A survey of more than 200 physicians found that 31% think opioid antagonists is the abuse-deterrent formulation that is most needed to combat the opioid abuse epidemic--an issue that's been implicated in the startling rise of the death rate of middle-aged white Americans without a college degree.
What type of abuse- deterrent formulation is most needed?
Number (out of 214 respondents)
|Opioid antagonist/agonist combination||66 (31%)|
|Physical or chemical barrier||48 (22%)|
|Novel delivery system||34 (16%)|
|Other or combination of above||19 (9%)|
FierceDrugDelivery supplied the question to Quantia MD, the provider of a physician engagement platform that counts one-third of U.S. doctors as its members.
Out of 214 physicians, 66 said opioid antagonists/agonists are the most needed formulation. Opioid antagonists are substances that interfere with the euphoria associated with drug abuse. The deterrents would generally be released and activated only if the product is manipulated, such as during crushing or snorting.
Opioid antagonists are being deployed to treat addicted patients, but have not yet been combined with a traditional opioid agonist pain reliever as an abuse deterrent. An attempt at making such an abuse-deterrent formulation in the 1960's and 70's failed because the medicine could be crushed and combined with another drug, and then injected.
The FDA just granted Braeburn Pharmaceuticals and Camurus Fast Track Designation for their weekly and monthly subcutaneous injectables of buprenorphine to treat addiction. Along with partner Titan Pharmaceuticals ($TTNP), Braeburn is awaiting word from the FDA for its subdermal implant that delivers the antagonist buprenorphine as a maintenance treatment for opioid addiction. In addition, BioDelivery Sciences ($BDSI) sells transmucosally delivered Bunavail to treat drug addiction. The drug is delivered via the inner cheek. It also contains buprenorphine and naloxone.
Most efforts at abuse deterrence have been focused on physical or chemical barriers to manipulation, a strategy that 22% of respondents preferred.
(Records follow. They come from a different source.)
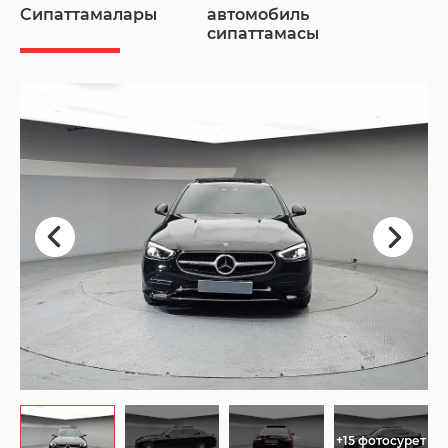
Сипаттамалары
автомобиль
сипаттамасы
+15 фотосурет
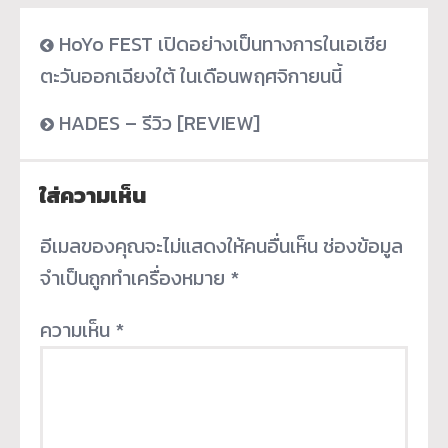
HoYo FEST เปิดอย่างเป็นทางการในเอเชีย
ตะวันออกเฉียงใต้ ในเดือนพฤศจิกายนนี้
HADES – รีวิว [REVIEW]
ใส่ความเห็น
อีเมลของคุณจะไม่แสดงให้คนอื่นเห็น
ช่องข้อมูล
จำเป็นถูกทำเครื่องหมาย
*
ความเห็น
*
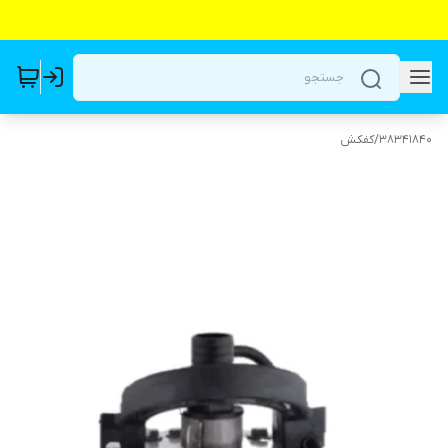
38341840
/
کفکش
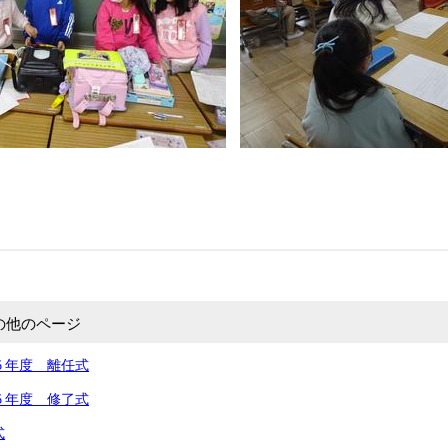
の他のページ
５年度 離任式
５年度 修了式
式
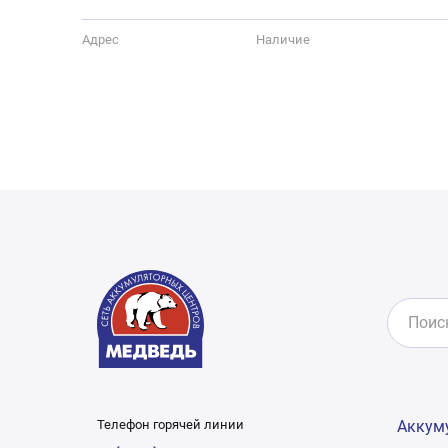
Адрес
Наличие
Телефон горячей линии
Аккум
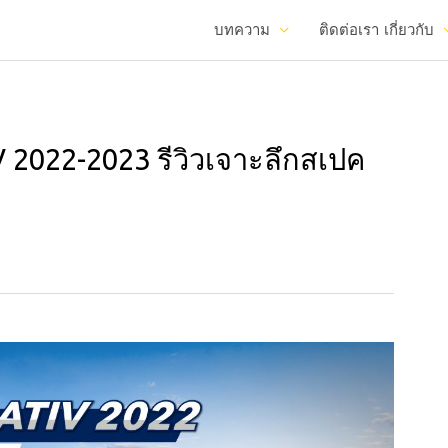
บทความ
ติดต่อเรา
เกี่ยวกับ
V 2022-2023 รีวิวเจาะลึกสเปค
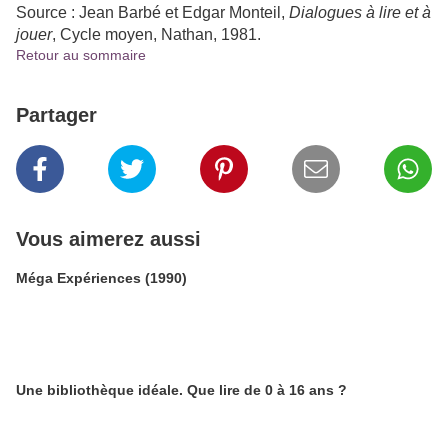
Source : Jean Barbé et Edgar Montei
l,
Dialogues à lire et à
jouer
, Cycle moyen
, Nathan
, 1981.
Retour au sommaire
Partager
Vous aimerez aussi
Méga Expériences (1990)
Une bibliothèque idéale. Que lire de 0 à 16 ans ?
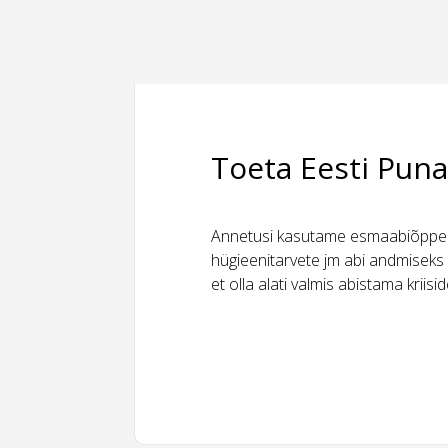
Toeta Eesti Puna
Annetusi kasutame esmaabiõppeks
hügieenitarvete jm abi andmiseks 
et olla alati valmis abistama kriis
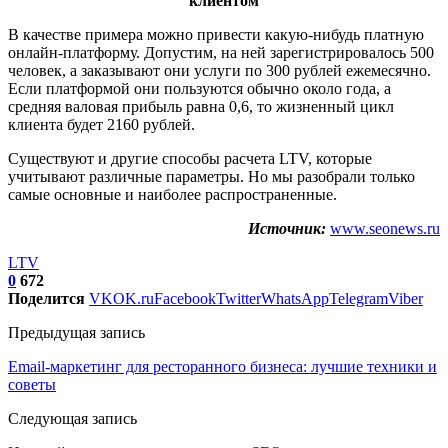
клиентом
В качестве примера можно привести какую-нибудь платную
онлайн-платформу. Допустим, на ней зарегистрировалось 500
человек, а заказывают они услуги по 300 рублей ежемесячно.
Если платформой они пользуются обычно около года, а
средняя валовая прибыль равна 0,6, то жизненный цикл
клиента будет 2160 рублей.
Существуют и другие способы расчета LTV, которые
учитывают различные параметры. Но мы разобрали только
самые основные и наиболее распространенные.
Источник:
www.seonews.ru
LTV
0
672
Поделится
VK
OK.ru
Facebook
Twitter
WhatsApp
Telegram
Viber
Предыдущая запись
Email-маркетинг для ресторанного бизнеса: лучшие техники и
советы
Следующая запись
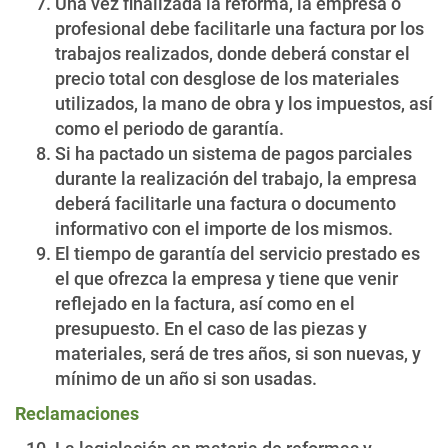
Una vez finalizada la reforma, la empresa o
profesional debe facilitarle una factura por los
trabajos realizados, donde deberá constar el
precio total con desglose de los materiales
utilizados, la mano de obra y los impuestos, así
como el periodo de garantía.
Si ha pactado un sistema de pagos parciales
durante la realización del trabajo, la empresa
deberá facilitarle una factura o documento
informativo con el importe de los mismos.
El tiempo de garantía del servicio prestado es
el que ofrezca la empresa y tiene que venir
reflejado en la factura, así como en el
presupuesto. En el caso de las piezas y
materiales, será de tres años, si son nuevas, y
mínimo de un año si son usadas.
Reclamaciones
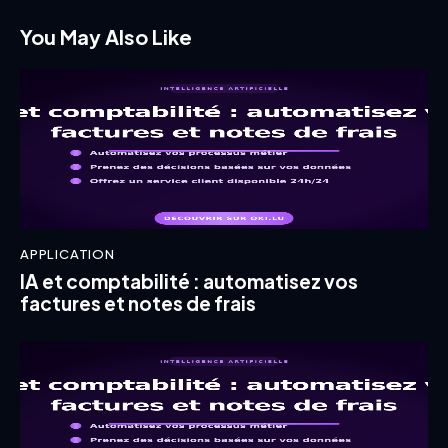
You May Also Like
APPLICATION
IA et comptabilité : automatisez vos
factures et notes de frais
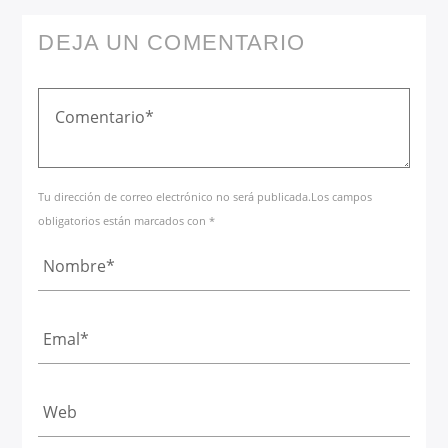
DEJA UN COMENTARIO
Tu dirección de correo electrónico no será publicada.Los campos
obligatorios están marcados con *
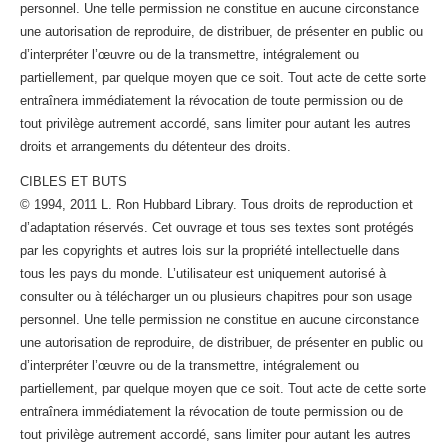
personnel. Une telle permission ne constitue en aucune circonstance
une autorisation de reproduire, de distribuer, de présenter en public ou
d’interpréter l’œuvre ou de la transmettre, intégralement ou
partiellement, par quelque moyen que ce soit. Tout acte de cette sorte
entraînera immédiatement la révocation de toute permission ou de
tout privilège autrement accordé, sans limiter pour autant les autres
droits et arrangements du détenteur des droits.
CIBLES ET BUTS
© 1994, 2011 L. Ron Hubbard Library. Tous droits de reproduction et
d’adaptation réservés. Cet ouvrage et tous ses textes sont protégés
par les copyrights et autres lois sur la propriété intellectuelle dans
tous les pays du monde. L’utilisateur est uniquement autorisé à
consulter ou à télécharger un ou plusieurs chapitres pour son usage
personnel. Une telle permission ne constitue en aucune circonstance
une autorisation de reproduire, de distribuer, de présenter en public ou
d’interpréter l’œuvre ou de la transmettre, intégralement ou
partiellement, par quelque moyen que ce soit. Tout acte de cette sorte
entraînera immédiatement la révocation de toute permission ou de
tout privilège autrement accordé, sans limiter pour autant les autres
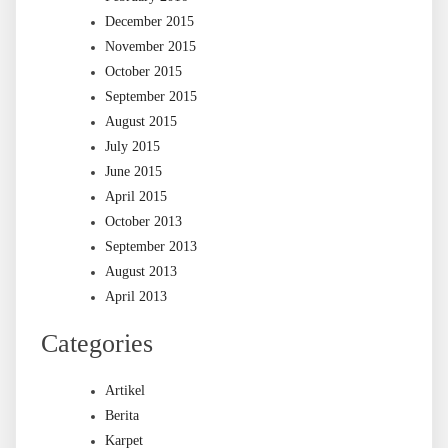
December 2015
November 2015
October 2015
September 2015
August 2015
July 2015
June 2015
April 2015
October 2013
September 2013
August 2013
April 2013
Categories
Artikel
Berita
Karpet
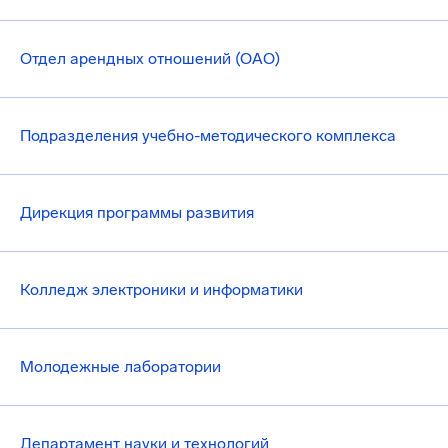
Отдел арендных отношений (ОАО)
Подразделения учебно-методического комплекса
Дирекция программы развития
Колледж электроники и информатики
Молодежные лаборатории
Департамент науки и технологий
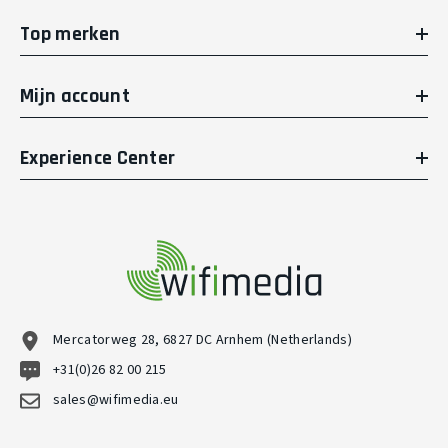
Top merken
Mijn account
Experience Center
Mercatorweg 28, 6827 DC Arnhem (Netherlands)
+31(0)26 82 00 215
sales@wifimedia.eu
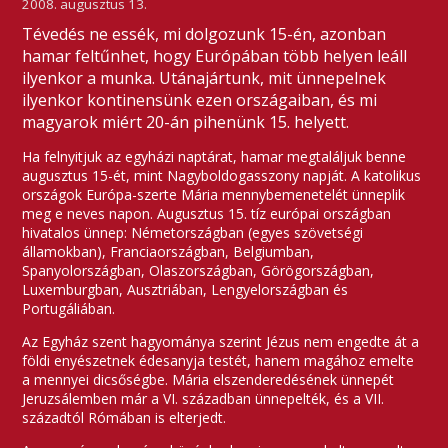
2008. augusztus 13.
Tévedés ne essék, mi dolgozunk 15-én, azonban
hamar feltűnhet, hogy Európában több helyen leáll
ilyenkor a munka. Utánajártunk, mit ünnepelnek
ilyenkor kontinensünk ezen országaiban, és mi
magyarok miért 20-án pihenünk 15. helyett.
Ha felnyitjuk az egyházi naptárat, hamar megtaláljuk benne
augusztus 15-ét, mint Nagyboldogasszony napját. A katolikus
országok Európa-szerte Mária mennybemenetelét ünneplik
meg e neves napon. Augusztus 15. tíz európai országban
hivatalos ünnep: Németországban (egyes szövetségi
államokban), Franciaországban, Belgiumban,
Spanyolországban, Olaszországban, Görögországban,
Luxemburgban, Ausztriában, Lengyelországban és
Portugáliában.
Az Egyház szent hagyománya szerint Jézus nem engedte át a
földi enyészetnek édesanyja testét, hanem magához emelte
a mennyei dicsőségbe. Mária elszenderedésének ünnepét
Jeruzsálemben már a VI. században ünnepelték, és a VII.
századtól Rómában is elterjedt.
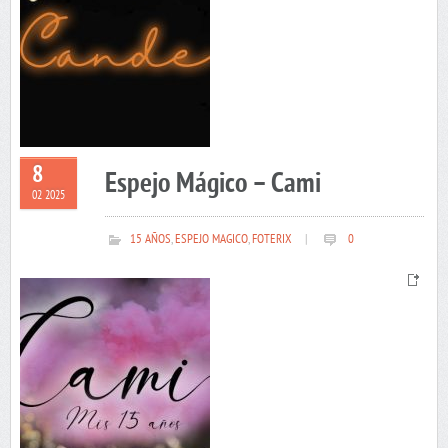
8
Espejo Mágico – Cami
02 2025
15 AÑOS
,
ESPEJO MAGICO
,
FOTERIX
|
0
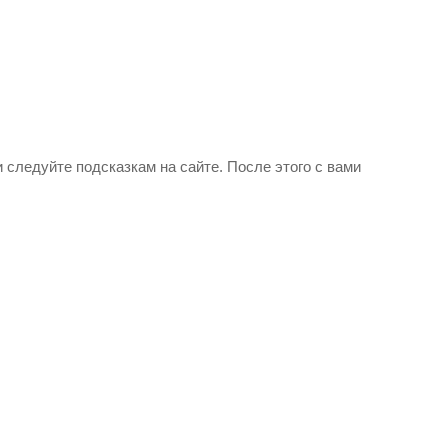
 следуйте подсказкам на сайте. После этого с вами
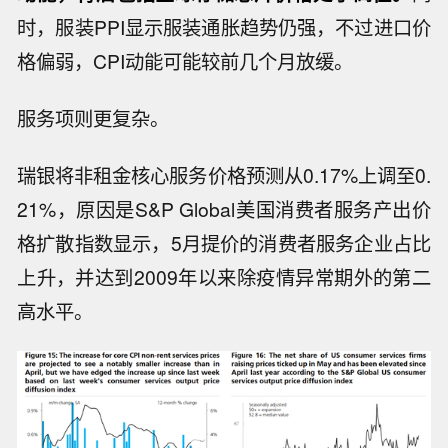
时，服装PPI显示服装通胀趋势仍强，不过进口价
格偏弱，CPI动能可能较前几个月放缓。
服务项则更复杂。
瑞银将非租金核心服务价格预测从0.17%上调至0.
21%，原因是S&P Global美国消费者服务产出价
格扩散指数显示，5月提价的消费者服务企业占比
上升，并达到2009年以来除疫情异常期外的第二
高水平。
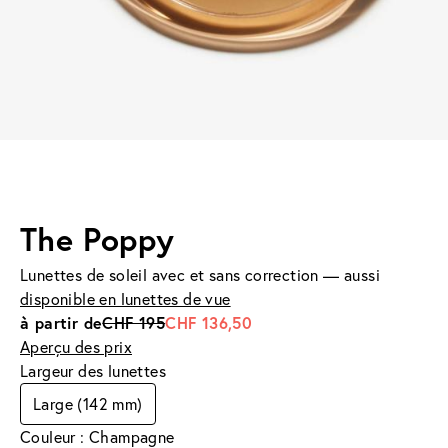
The Poppy
Lunettes de soleil avec et sans correction — aussi
disponible en lunettes de vue
à partir de
CHF 195
CHF 136,50
Aperçu des prix
Largeur des lunettes
Large (142 mm)
Couleur : Champagne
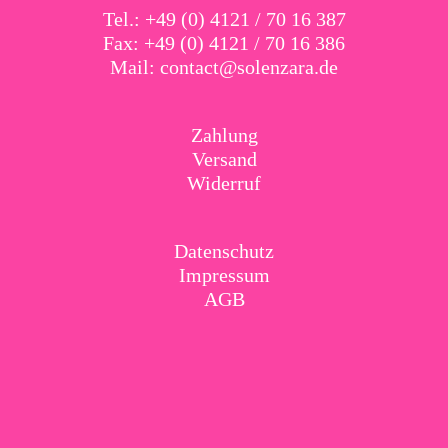
Tel.: +49 (0) 4121 / 70 16 387
Fax: +49 (0) 4121 / 70 16 386
Mail:
contact@solenzara.de
Zahlung
Versand
Widerruf
Datenschutz
Impressum
AGB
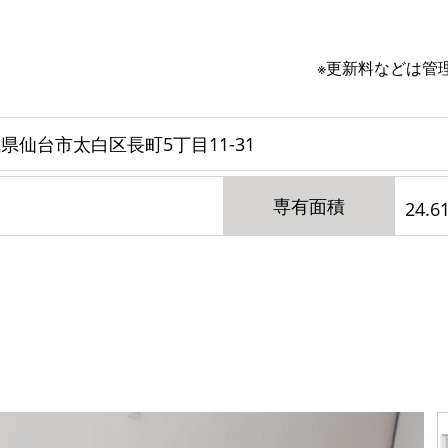
※更新料などは管
県仙台市太白区長町5丁目11-31
専有面積
24.6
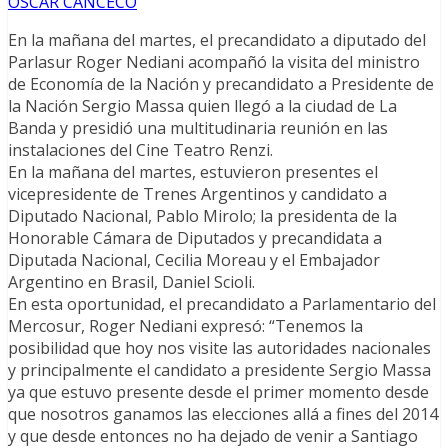
OSCAR CANCECO
En la mañana del martes, el precandidato a diputado del
Parlasur Roger Nediani acompañó la visita del ministro
de Economía de la Nación y precandidato a Presidente de
la Nación Sergio Massa quien llegó a la ciudad de La
Banda y presidió una multitudinaria reunión en las
instalaciones del Cine Teatro Renzi.
En la mañana del martes, estuvieron presentes el
vicepresidente de Trenes Argentinos y candidato a
Diputado Nacional, Pablo Mirolo; la presidenta de la
Honorable Cámara de Diputados y precandidata a
Diputada Nacional, Cecilia Moreau y el Embajador
Argentino en Brasil, Daniel Scioli.
En esta oportunidad, el precandidato a Parlamentario del
Mercosur, Roger Nediani expresó: “Tenemos la
posibilidad que hoy nos visite las autoridades nacionales
y principalmente el candidato a presidente Sergio Massa
ya que estuvo presente desde el primer momento desde
que nosotros ganamos las elecciones allá a fines del 2014
y que desde entonces no ha dejado de venir a Santiago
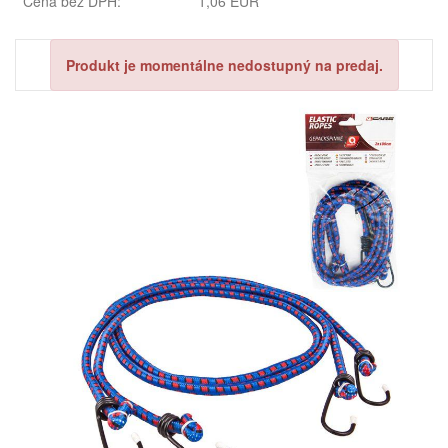
Cena bez DPH:
1,06 EUR
Produkt je momentálne nedostupný na predaj.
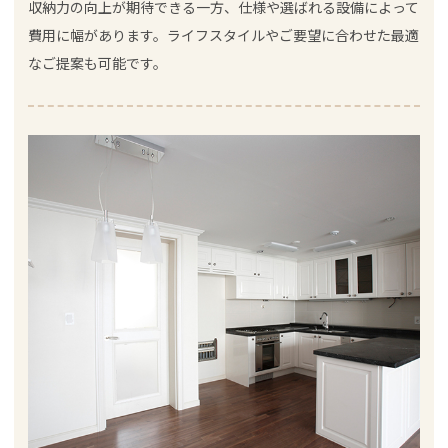
収納力の向上が期待できる一方、仕様や選ばれる設備によって
費用に幅があります。ライフスタイルやご要望に合わせた最適
なご提案も可能です。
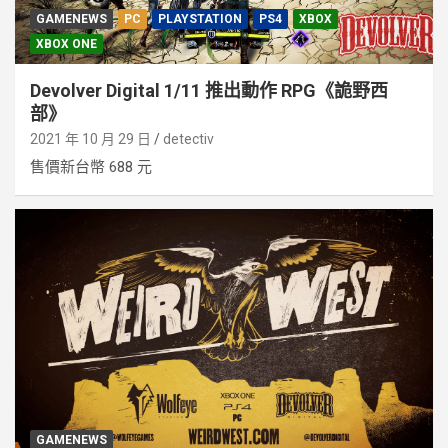
GAMENEWS
PC
PLAYSTATION
PS4
XBOX
XBOX ONE
Devolver Digital 1/11 推出動作 RPG《詭野西
部》
2021 年 10 月 29 日
detectiv
售價新台幣 688 元
GAMENEWS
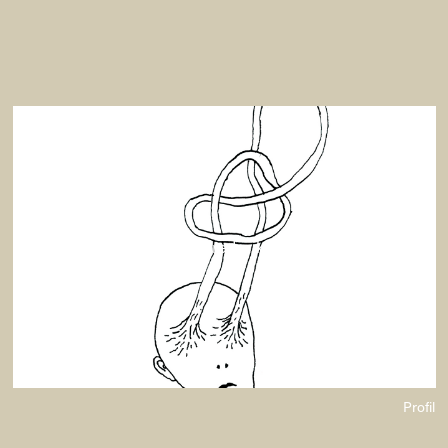
Signe Frederiksen
Profil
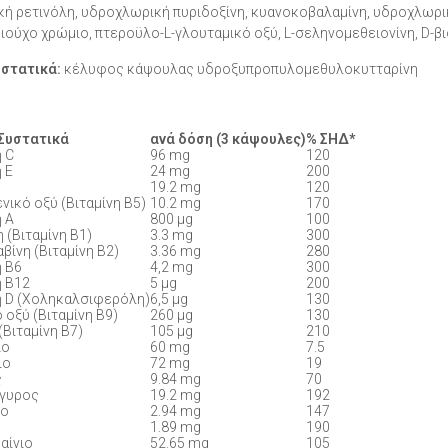
ική ρετινόλη, υδροχλωρική πυριδοξίνη, κυανοκοβαλαμίνη, υδροχλωρι
ιούχο χρώμιο, πτεροϋλο-L-γλουταμικό οξύ, L-σεληνομεθειονίνη, D-βι
υστατικά:
κέλυφος κάψουλας υδροξυπροπυλοµεθυλοκυτταρίνη
Συστατικά
ανά δόση (3 κάψουλες)
% ΣΗΔ*
η C
96 mg
120
 Ε
24 mg
200
19.2 mg
120
νικό οξύ (Βιταμίνη Β5)
10.2 mg
170
η Α
800 μg
100
 (Βιταμίνη Β1)
3.3 mg
300
βίνη (Βιταμίνη Β2)
3.36 mg
280
η Β6
4,2 mg
300
η Β12
5 μg
200
η D (Χοληκαλσιφερόλη)
6,5 μg
130
 οξύ (Βιταμίνη Β9)
260 μg
130
(Βιταμίνη Β7)
105 μg
210
ιο
60 mg
7.5
ιο
72 mg
19
ς
9.84 mg
70
γυρος
19.2 mg
192
ιο
2.94 mg
147
1.89 mg
190
αίνιο
52.65 mg
105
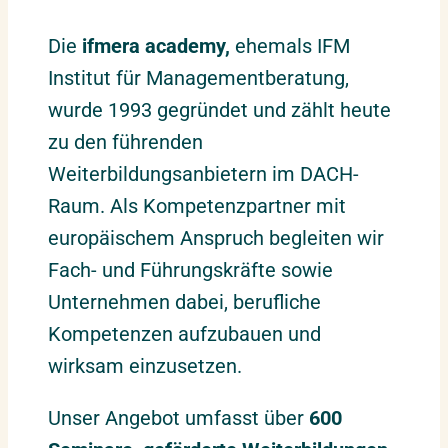
Die
ifmera academy,
ehemals IFM
Institut für Managementberatung,
wurde 1993 gegründet und zählt heute
zu den führenden
Weiterbildungsanbietern im DACH-
Raum. Als Kompetenzpartner mit
europäischem Anspruch begleiten wir
Fach- und Führungskräfte sowie
Unternehmen dabei, berufliche
Kompetenzen aufzubauen und
wirksam einzusetzen.
Unser Angebot umfasst über
600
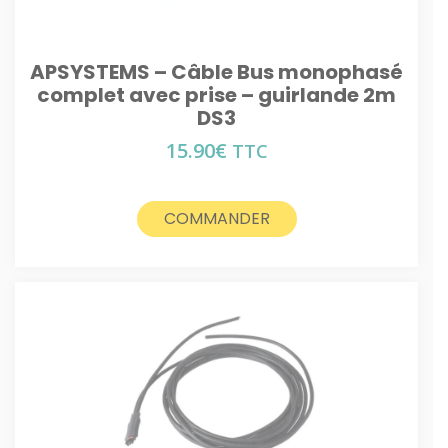
APSYSTEMS – Câble Bus monophasé
complet avec prise – guirlande 2m
DS3
15.90
€
TTC
COMMANDER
Also, 16% called for a novel delivery systems such as an injections or implants, 15% said the most needed formulations are those that contain aversive substances which produce unpleasant effects if a product is manipulated or used at high dosage, 7% responded prodrug (or formulations in which the drug becomes active only after being metabolized within the body) and finally, 9% said another, unspecified formulation or combination approach is needed.
The categories of formulations chosen were those listed in FDA's guidance document on the evaluation and labeling of abuse-deterring opioids, which also contains a more detailed explanation of the terms (as well details about how they are regulated).
When asked about the impact of abuse-deterrent formulations, 54% of respondents said they would have some impact if adopted, 15% said they would have a significant impact and 30% said they would have minimal impact.
Indeed, the survey respondents commented that the higher price of expensive formulations will limit their adoption due to stingy insurance company reimbursement. Others said prescribing guidelines and usage limitations are what's actually needed.
Still, drug companies continue to invest heavily in abuse-deterrent formulations, and with good reason. Most provide physical or chemical barriers to abuse.
The NIH is helping to fund Acura Pharmaceuticals' Phase I Limitix formulation, which contains chemical and physical barriers that make it difficult for the opioid tablet to be crushed and snorted or injected into the body. Meanwhile, Egalet ($EGLT) is commercializing Oxaydo, an immediate-release oral formulation of oxycodone that's designed to avert abusive snorting via an inactive ingredient that may cause nasal burning.
And Purdue Pharma is aggressively marketing the abuse-deterrent opioid agonist Hysingla ER. Rival Zohydro ER also deploys physical and chemical barriers to abuse, but has not yet secured FDA approval to market the formulation as abuse deterrent. The original non-abuse deterring formulation of Zohydro sparked controversy. Massachusetts made an unsuccessful attempt at banning the product, whose approval led some to call for the resignation of former FDA commissioner Margaret Hamburg.
Opioid (and heroin) drug abuse is becoming an increasingly prominent issue nationwide, as evidenced by the primary campaigns of various presidential contenders. Non-abuse deterrent opioids like Purdue Pharma's potent Dilaudid remain predominant and easily available.